STEREOTYPES AT PLAY: Gaming researcher Katryna Starks. Iain Curry

Researcher pushes for more 'girl-friendly' video games

A SUNSHINE Coast gaming researcher hopes to crack the code to more girl-friendly games.

PhD student Katryna Starks' thesis, titled Game Chang(h)er, aims to prove that female gamers are not adequately represented in game design.

"I'm investigating whether there are gaming elements that promote positive female identity, which may also promote positive results in life," Ms Starks said.

Her research will explore the effects games have on female stereotypes and self-esteem in pre-adolescent and adolescent girls.

While far from being anti-gaming, Ms Starks said she believed there was a major gap in the marketplace when it came to games with strong, positive, non-sexualised female role models.

"The women in games are often stylised in a sexist or stereotypical fashion, and the few games that are directed at females tend to have a few limited, stereotypical themes, like ponies or makeovers to look pretty," she said.

"I think girls would be better served with a wider variety of themes, including more mysteries and adventures.

"I'm trying to find positive results in games that can empower young women.
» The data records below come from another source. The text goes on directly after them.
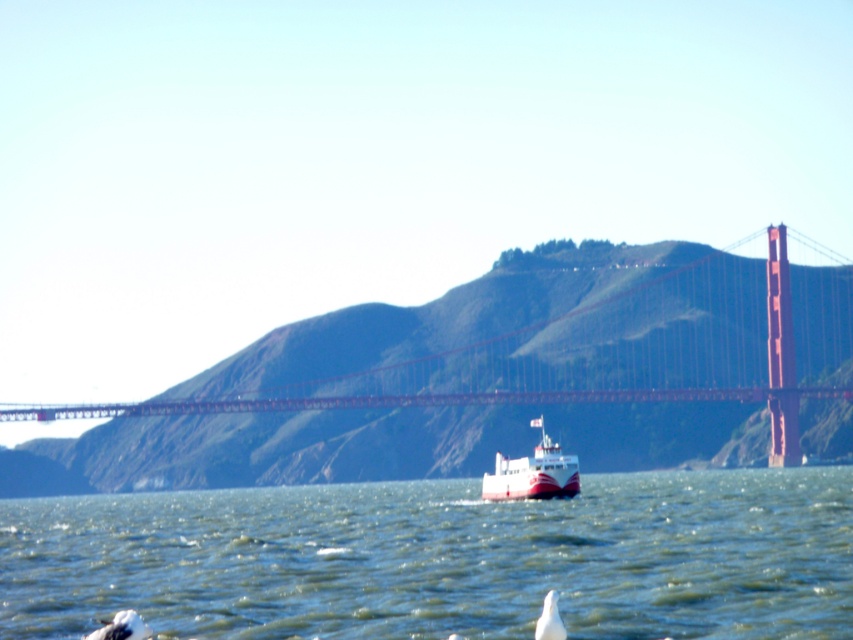 You are a photographer planning to capture the Golden Gate Bridge and the ferry in a single shot. Given that your camera can only focus on objects within a 100m width, can you fit both the metallic red bridge at center and the white glossy ferry at center in the frame without zooming?

The metallic red bridge at center might be wider than the white glossy ferry at center, so it depends on the actual width of the bridge. If the bridge is wider than 100m, the camera might not be able to capture both in the same frame without zooming.

You are a photographer planning to capture a wide shot of the Golden Gate Bridge. You notice the greenish water at center and the white matte bird at lower left in your frame. Given their distance apart, can you estimate if they will appear close to each other in the photo?

The greenish water at center and the white matte bird at lower left are 140.06 meters apart from each other. In a wide shot, objects 140 meters apart might appear farther apart than they seem, so they may not look close in the photo.

You are standing on the Golden Gate Bridge and looking down. You see the greenish water at center and the white glossy ferry at center. Which object is closer to you?

The greenish water at center is closer to you because it is in front of the white glossy ferry at center.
I want girls to have more exciting ones to play.

"My research will include an extensive investigation of how girls react to, and are influenced by, the range of games currently available.''

Ms Starks said both women and the gaming industry could benefit from a more positive approach to female-friendly games.

"When it is done right, the first-person nature of the games, as well as the 3D graphics, provide an immersive experience, while the puzzle and mystery story themes of good games provide challenges and the opportunity to build problem-solving abilities," she said.

"There is a clear demand for a wider variety of such games: ones that girls want to play and that they enjoy playing. They should feel empowered and creative and be instilled with confidence when they play these games.

"This can give them life tools and the confidence to move forward in the world at the same time."

Ms Starks is looking for teenage girls to take part in her research.